Muslims urged to ‘move on’

Published February 14, 2006

COPENHAGEN, Feb 13: A senior member of Denmark’s Muslim community urged followers on Monday to ‘move on’ in the row over the cartoons after holding crisis talks with Prime Minister Anders Fogh Rasmussen.

“The majority of Muslims may feel offended by the cartoons as they link Islam with terrorism, but let’s take it easy and move on now,” Naser Khader, a member of parliament and founder of a new group called Democratic Muslims, told reporters.

Mr Khader said a few ‘fundamentalist clerics’ had set the agenda on behalf of all Danish Muslims and said his network of around 700 members was more broadly representative.

Mr Rasmussen asked for a meeting with Democratic Muslims after the conservative government accused some local Muslim leaders of showing the cartoons to Muslims in the Middle East in an effort to fan the flames of the scandal.

“All participants had valuable proposals and assessments of not just the actual situation, but also with regard to Danish integration policy,” Mr Rasmussen said after the meeting.

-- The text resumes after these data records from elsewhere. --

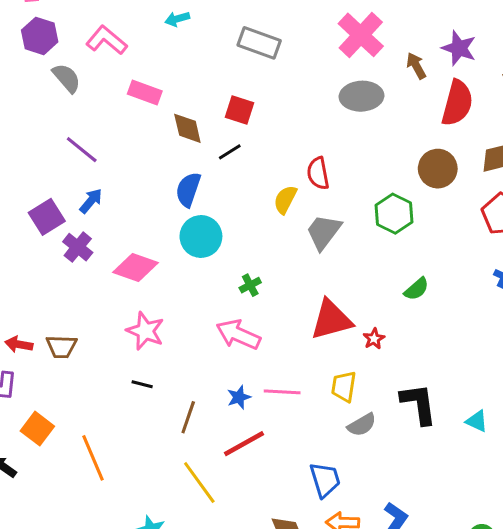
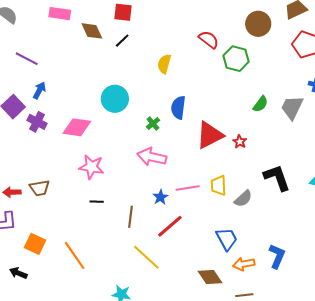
red semicircle: (318, 173) -> (209, 40), moved, turned 150
blue semicircle: (188, 190) -> (178, 108), moved
gray trapezoid: (324, 232) -> (292, 107), moved
yellow trapezoid: (344, 387) -> (219, 185), moved

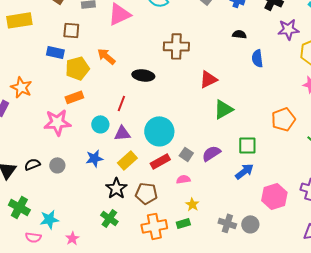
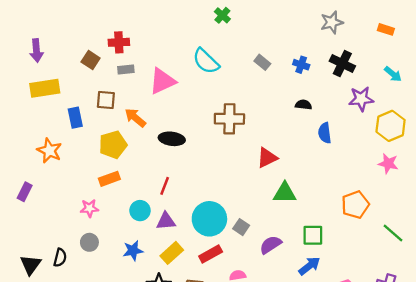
blue rectangle: (55, 52) -> (75, 118), moved, turned 66
orange arrow: (106, 56) -> (135, 118), moved
black ellipse: (143, 75) -> (172, 139), moved
orange star: (21, 87) -> (49, 151), moved
green triangle: (223, 109) -> (285, 193), turned 30
pink star: (57, 122) -> (89, 208), size x0.6
gray square: (186, 154) -> (241, 227), moved
black semicircle: (32, 164) -> (60, 258), turned 126
gray circle: (57, 165) -> (89, 242), moved

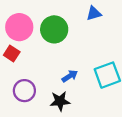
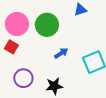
blue arrow: (70, 76) -> (61, 53), moved

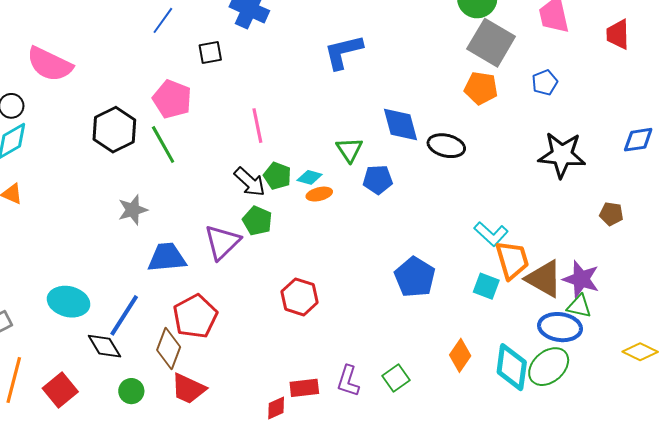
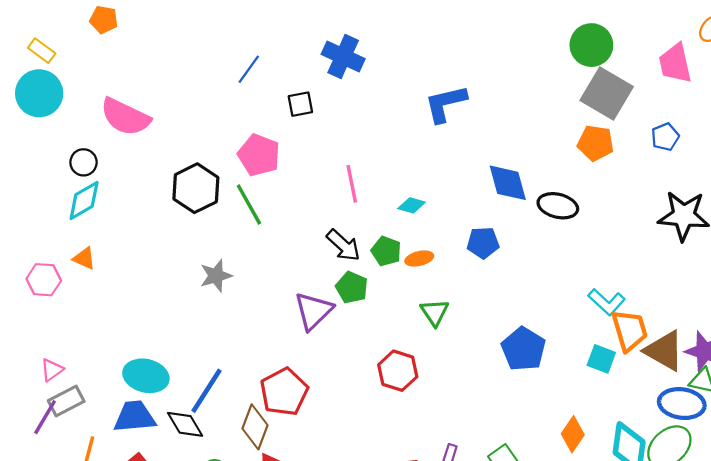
green triangle: (349, 150) -> (435, 312), moved
green pentagon: (277, 176) -> (386, 251), moved
cyan diamond: (310, 177) -> (412, 205), moved
blue trapezoid: (167, 257) -> (135, 417), moved

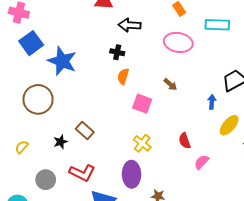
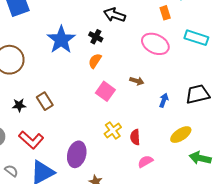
blue star: (62, 61) -> (61, 40), moved
brown arrow: (170, 84) -> (137, 81), turned -40
blue arrow: (212, 102) -> (164, 100), moved
yellow cross: (142, 143) -> (113, 130), moved

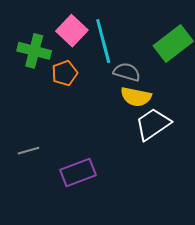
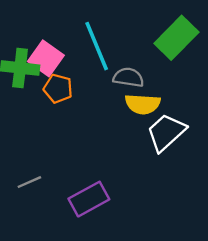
pink square: (72, 31) -> (46, 58), moved
orange pentagon: (65, 73) -> (58, 89), turned -30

Since the protests erupted, Mr Rasmussen has tried to drum home the message that Denmark is a tolerant society with respect for religious freedom — but also for freedom of speech. He has not apologised on behalf of the independent Jyllands-Posten newspaper, which first commissioned the images.

Arab fury at the West intensified on Monday after video footage of British soldiers beating Iraqi youths was aired.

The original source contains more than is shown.